Tag Archives: Writing

I’m a day job superhero

keep-calm-and-don-t-quit-your-dayjobA Writer’s other resume.

I’VE been writing full-time for six years, but I don’t think I’ve ever actually told anyone I am a writer.

The jobs of wordsmith – writing, rewriting, editing, selling, waiting – have occupied so much of my time that I have gone through two (diminishing) eyesight diagnoses. If I was a Hipster using a real typewriter, by now I’d have RSI…

But what I do carry is a certain amount of shame about my vocation.

“All-you-can-eat free popcorn is not a great deal after all.”

I know exactly why this is. Firstly, I have not had any of my major works published or performed (yet). Secondly, I still suffer from the illusion that it’s one’s day job – that which you get paid for – that is the only acceptable answer to that most difficult of questions for anyone who has not chosen a safe career: “So, what do you do?”

I worked on a print floor in my last year of school, and waited tables to put myself through university, but I don’t count these as real ‘day jobs’.

Day jobs are those employment periods you undertake to survive while keeping dreams alive. The Queen of day-jobbers was New York writer Helene Hanff, who floated her writing on the greatest number of day jobs I’ve ever encountered in a creative.

I’m proud of my day jobs. They’ve saved me from hunger and homelessness, and given me great inspiration for writing.

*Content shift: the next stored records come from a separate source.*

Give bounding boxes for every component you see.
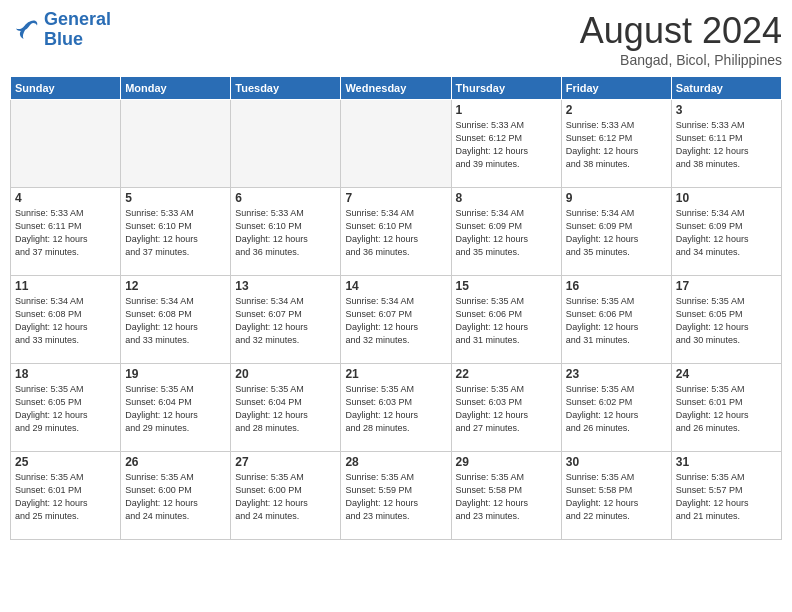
location-subtitle: Bangad, Bicol, Philippines xyxy=(580,52,782,68)
calendar-cell: 27Sunrise: 5:35 AMSunset: 6:00 PMDayligh… xyxy=(231,452,341,540)
calendar-cell: 20Sunrise: 5:35 AMSunset: 6:04 PMDayligh… xyxy=(231,364,341,452)
col-header-sunday: Sunday xyxy=(11,77,121,100)
day-info: Sunrise: 5:33 AMSunset: 6:10 PMDaylight:… xyxy=(125,207,226,259)
day-info: Sunrise: 5:35 AMSunset: 6:05 PMDaylight:… xyxy=(676,295,777,347)
day-number: 29 xyxy=(456,455,557,469)
day-info: Sunrise: 5:33 AMSunset: 6:10 PMDaylight:… xyxy=(235,207,336,259)
day-info: Sunrise: 5:35 AMSunset: 5:57 PMDaylight:… xyxy=(676,471,777,523)
calendar-cell xyxy=(341,100,451,188)
day-number: 31 xyxy=(676,455,777,469)
day-info: Sunrise: 5:34 AMSunset: 6:09 PMDaylight:… xyxy=(456,207,557,259)
day-number: 25 xyxy=(15,455,116,469)
calendar-cell: 2Sunrise: 5:33 AMSunset: 6:12 PMDaylight… xyxy=(561,100,671,188)
day-number: 15 xyxy=(456,279,557,293)
calendar-cell: 21Sunrise: 5:35 AMSunset: 6:03 PMDayligh… xyxy=(341,364,451,452)
page-header: General Blue August 2024 Bangad, Bicol, … xyxy=(10,10,782,68)
month-year-title: August 2024 xyxy=(580,10,782,52)
logo-icon xyxy=(10,15,40,45)
calendar-cell: 9Sunrise: 5:34 AMSunset: 6:09 PMDaylight… xyxy=(561,188,671,276)
calendar-cell: 8Sunrise: 5:34 AMSunset: 6:09 PMDaylight… xyxy=(451,188,561,276)
day-info: Sunrise: 5:35 AMSunset: 6:03 PMDaylight:… xyxy=(456,383,557,435)
header-row: SundayMondayTuesdayWednesdayThursdayFrid… xyxy=(11,77,782,100)
calendar-cell: 15Sunrise: 5:35 AMSunset: 6:06 PMDayligh… xyxy=(451,276,561,364)
calendar-cell: 25Sunrise: 5:35 AMSunset: 6:01 PMDayligh… xyxy=(11,452,121,540)
calendar-cell: 24Sunrise: 5:35 AMSunset: 6:01 PMDayligh… xyxy=(671,364,781,452)
day-info: Sunrise: 5:34 AMSunset: 6:08 PMDaylight:… xyxy=(125,295,226,347)
calendar-cell: 30Sunrise: 5:35 AMSunset: 5:58 PMDayligh… xyxy=(561,452,671,540)
day-number: 24 xyxy=(676,367,777,381)
day-info: Sunrise: 5:35 AMSunset: 6:01 PMDaylight:… xyxy=(15,471,116,523)
calendar-cell: 31Sunrise: 5:35 AMSunset: 5:57 PMDayligh… xyxy=(671,452,781,540)
day-number: 20 xyxy=(235,367,336,381)
day-info: Sunrise: 5:35 AMSunset: 6:00 PMDaylight:… xyxy=(235,471,336,523)
day-info: Sunrise: 5:35 AMSunset: 6:04 PMDaylight:… xyxy=(235,383,336,435)
day-info: Sunrise: 5:33 AMSunset: 6:11 PMDaylight:… xyxy=(15,207,116,259)
day-info: Sunrise: 5:35 AMSunset: 5:59 PMDaylight:… xyxy=(345,471,446,523)
calendar-cell xyxy=(231,100,341,188)
day-number: 16 xyxy=(566,279,667,293)
day-number: 27 xyxy=(235,455,336,469)
calendar-cell: 23Sunrise: 5:35 AMSunset: 6:02 PMDayligh… xyxy=(561,364,671,452)
calendar-cell: 10Sunrise: 5:34 AMSunset: 6:09 PMDayligh… xyxy=(671,188,781,276)
calendar-table: SundayMondayTuesdayWednesdayThursdayFrid… xyxy=(10,76,782,540)
day-number: 18 xyxy=(15,367,116,381)
week-row-5: 25Sunrise: 5:35 AMSunset: 6:01 PMDayligh… xyxy=(11,452,782,540)
day-number: 9 xyxy=(566,191,667,205)
day-info: Sunrise: 5:34 AMSunset: 6:10 PMDaylight:… xyxy=(345,207,446,259)
day-info: Sunrise: 5:35 AMSunset: 6:01 PMDaylight:… xyxy=(676,383,777,435)
day-info: Sunrise: 5:35 AMSunset: 5:58 PMDaylight:… xyxy=(566,471,667,523)
title-block: August 2024 Bangad, Bicol, Philippines xyxy=(580,10,782,68)
day-info: Sunrise: 5:35 AMSunset: 5:58 PMDaylight:… xyxy=(456,471,557,523)
logo-text: General Blue xyxy=(44,10,111,50)
day-info: Sunrise: 5:34 AMSunset: 6:09 PMDaylight:… xyxy=(676,207,777,259)
logo: General Blue xyxy=(10,10,111,50)
day-number: 10 xyxy=(676,191,777,205)
calendar-cell: 22Sunrise: 5:35 AMSunset: 6:03 PMDayligh… xyxy=(451,364,561,452)
day-info: Sunrise: 5:33 AMSunset: 6:12 PMDaylight:… xyxy=(566,119,667,171)
day-info: Sunrise: 5:33 AMSunset: 6:11 PMDaylight:… xyxy=(676,119,777,171)
day-number: 30 xyxy=(566,455,667,469)
calendar-cell xyxy=(11,100,121,188)
day-number: 13 xyxy=(235,279,336,293)
day-number: 4 xyxy=(15,191,116,205)
calendar-cell xyxy=(121,100,231,188)
calendar-cell: 6Sunrise: 5:33 AMSunset: 6:10 PMDaylight… xyxy=(231,188,341,276)
day-number: 14 xyxy=(345,279,446,293)
calendar-cell: 18Sunrise: 5:35 AMSunset: 6:05 PMDayligh… xyxy=(11,364,121,452)
calendar-cell: 11Sunrise: 5:34 AMSunset: 6:08 PMDayligh… xyxy=(11,276,121,364)
day-number: 8 xyxy=(456,191,557,205)
day-info: Sunrise: 5:34 AMSunset: 6:09 PMDaylight:… xyxy=(566,207,667,259)
col-header-monday: Monday xyxy=(121,77,231,100)
calendar-cell: 26Sunrise: 5:35 AMSunset: 6:00 PMDayligh… xyxy=(121,452,231,540)
day-number: 1 xyxy=(456,103,557,117)
day-info: Sunrise: 5:33 AMSunset: 6:12 PMDaylight:… xyxy=(456,119,557,171)
week-row-2: 4Sunrise: 5:33 AMSunset: 6:11 PMDaylight… xyxy=(11,188,782,276)
day-number: 11 xyxy=(15,279,116,293)
col-header-friday: Friday xyxy=(561,77,671,100)
day-number: 7 xyxy=(345,191,446,205)
calendar-cell: 28Sunrise: 5:35 AMSunset: 5:59 PMDayligh… xyxy=(341,452,451,540)
day-info: Sunrise: 5:35 AMSunset: 6:04 PMDaylight:… xyxy=(125,383,226,435)
calendar-cell: 17Sunrise: 5:35 AMSunset: 6:05 PMDayligh… xyxy=(671,276,781,364)
week-row-3: 11Sunrise: 5:34 AMSunset: 6:08 PMDayligh… xyxy=(11,276,782,364)
day-info: Sunrise: 5:35 AMSunset: 6:05 PMDaylight:… xyxy=(15,383,116,435)
day-info: Sunrise: 5:34 AMSunset: 6:08 PMDaylight:… xyxy=(15,295,116,347)
calendar-cell: 4Sunrise: 5:33 AMSunset: 6:11 PMDaylight… xyxy=(11,188,121,276)
day-info: Sunrise: 5:34 AMSunset: 6:07 PMDaylight:… xyxy=(235,295,336,347)
day-number: 2 xyxy=(566,103,667,117)
calendar-cell: 13Sunrise: 5:34 AMSunset: 6:07 PMDayligh… xyxy=(231,276,341,364)
calendar-cell: 16Sunrise: 5:35 AMSunset: 6:06 PMDayligh… xyxy=(561,276,671,364)
day-number: 21 xyxy=(345,367,446,381)
day-number: 3 xyxy=(676,103,777,117)
day-number: 19 xyxy=(125,367,226,381)
week-row-4: 18Sunrise: 5:35 AMSunset: 6:05 PMDayligh… xyxy=(11,364,782,452)
col-header-thursday: Thursday xyxy=(451,77,561,100)
week-row-1: 1Sunrise: 5:33 AMSunset: 6:12 PMDaylight… xyxy=(11,100,782,188)
calendar-cell: 1Sunrise: 5:33 AMSunset: 6:12 PMDaylight… xyxy=(451,100,561,188)
col-header-tuesday: Tuesday xyxy=(231,77,341,100)
calendar-cell: 29Sunrise: 5:35 AMSunset: 5:58 PMDayligh… xyxy=(451,452,561,540)
day-info: Sunrise: 5:35 AMSunset: 6:00 PMDaylight:… xyxy=(125,471,226,523)
calendar-cell: 5Sunrise: 5:33 AMSunset: 6:10 PMDaylight… xyxy=(121,188,231,276)
calendar-cell: 19Sunrise: 5:35 AMSunset: 6:04 PMDayligh… xyxy=(121,364,231,452)
day-info: Sunrise: 5:35 AMSunset: 6:06 PMDaylight:… xyxy=(566,295,667,347)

So, here it is – my ‘other curriculum vitae’ – another way to look at what I’ve done with my life.

Male applicants considered

When I moved to London a friend lined me up with her employment agent, who leaped at the chance to have a man on her books. I only managed to type 36 words a minute (40 was the minimum), so was sent to walk the halls of HarperCollins publishing in west London as a mail trolley boy. Most annoying moment: being so close to real publishers on a daily basis, but having nothing to submit. Career defining moment: deciding I was meant to start writing seriously.

Catering experience essential

If you can’t get a traineeship with the BBC, and you weren’t in the Cambridge Footlights, you can still have a career in London entertainment if you start as a post-production runner. Like ‘sandwich artist’ is designed to net desperate creatives, so ‘post-production runner’ entraps desperate media wannabes… it’s basically catering for the fabulous people. Most annoying moment: not having enough ciabatta to serve lunch to a hungry media maven. Career defining moment: resigning in order to find a job making programs instead of catering for them.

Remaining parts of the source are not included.